Traditionally, a giant tie-in spool would normally be required to absorb large pipeline end expansion to a level low enough for economic design of the tie-in. Alternatively, or additionally, expensive post-lay subsea intervention work that limits expansi.on would be deployed.

SliPIPE could minimize financial implications by avoiding the spool material procurement costs, handling costs and offshore installation time associated with giant spools. Preliminary cost estimates indicate that direct tie-in of a pipeline with SliPIPE at the ends can lead to potential savings in CAPEX for installing the pipeline of up to US$5.2 million.

This represents an approximate 50% reduction in CAPEX for a conventional tie-in compared to using the giant spool method, or 10% compared to a typical installation of 10km pipeline using conventional lateral buckling design and tie-in methods.

Several practical issues that will influence how SliPIPE operates have been studied, and ways to overcome these are being looked into.

As a concept, SliPIPE is suitable for installing tie-ins between a submerged rigid pipeline and a subsea well, subsea structure, or riser, typically from 10.75- to 24in (273-610mm) in diameter.

This may be pre-installed on a pipeline end termination (PLET), which is then transported and installed offshore on the end of the pipeline, lowered onto the seabed and connected to a manifold, or riser via a short tie-in spool. A misalignment flange may be included. This is designed to minimize end expansion, external forces, and bending movements acting on it. Alternatively, a direct tie-in (without a PLET and short tie-in spool) is also feasible, with the use of a suitable subsea installation guide.

In the direct tie-in method, SliPIPEs have to be locked to restrict any uncontrolled movement and the lock released before tie-in.

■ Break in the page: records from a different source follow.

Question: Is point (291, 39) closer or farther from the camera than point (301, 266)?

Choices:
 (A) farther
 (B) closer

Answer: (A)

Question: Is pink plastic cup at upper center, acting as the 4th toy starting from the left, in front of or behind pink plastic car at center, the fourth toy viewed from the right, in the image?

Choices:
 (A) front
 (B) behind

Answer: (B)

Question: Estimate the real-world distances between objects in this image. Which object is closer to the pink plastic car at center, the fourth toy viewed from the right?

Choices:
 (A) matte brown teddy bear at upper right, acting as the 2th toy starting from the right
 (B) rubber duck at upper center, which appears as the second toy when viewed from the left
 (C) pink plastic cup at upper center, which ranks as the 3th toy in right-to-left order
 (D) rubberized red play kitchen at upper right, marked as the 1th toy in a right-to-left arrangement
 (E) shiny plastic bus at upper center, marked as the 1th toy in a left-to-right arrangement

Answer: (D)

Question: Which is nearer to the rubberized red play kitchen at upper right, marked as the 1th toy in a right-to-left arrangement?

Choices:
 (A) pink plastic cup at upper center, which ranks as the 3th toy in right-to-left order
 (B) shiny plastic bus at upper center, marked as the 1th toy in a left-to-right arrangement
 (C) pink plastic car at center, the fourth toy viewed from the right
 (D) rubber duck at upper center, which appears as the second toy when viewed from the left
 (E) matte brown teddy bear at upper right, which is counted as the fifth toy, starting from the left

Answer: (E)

SliPIPE must be designed to have at least the same capacity as the adjacent linepipe, which has already been designed to resist the maximum tensile forces and bending movements.

As a relatively simple yet effective alternative to traditional giant tie-in spools and expensive post-installation subsea intervention, analysis shows SliPIPE could potentially offer cost savings in material and offshore installation.

In constructing this concept, DNV GL has taken into account comments from industry and academia to address and overcome challenges around this issue, and is determined to further develop the SliPIPE technology through to commercialization and deployment. OE

Chia Chor Yew is head of department, subsea, structures and pipelines, DNV GL Singapore. He has 31 years’ experience in structural, civil and pipeline engineering, mainly related to the offshore and marine industry. He has a BSc and MSc in civil engineering from the National University of Singapore.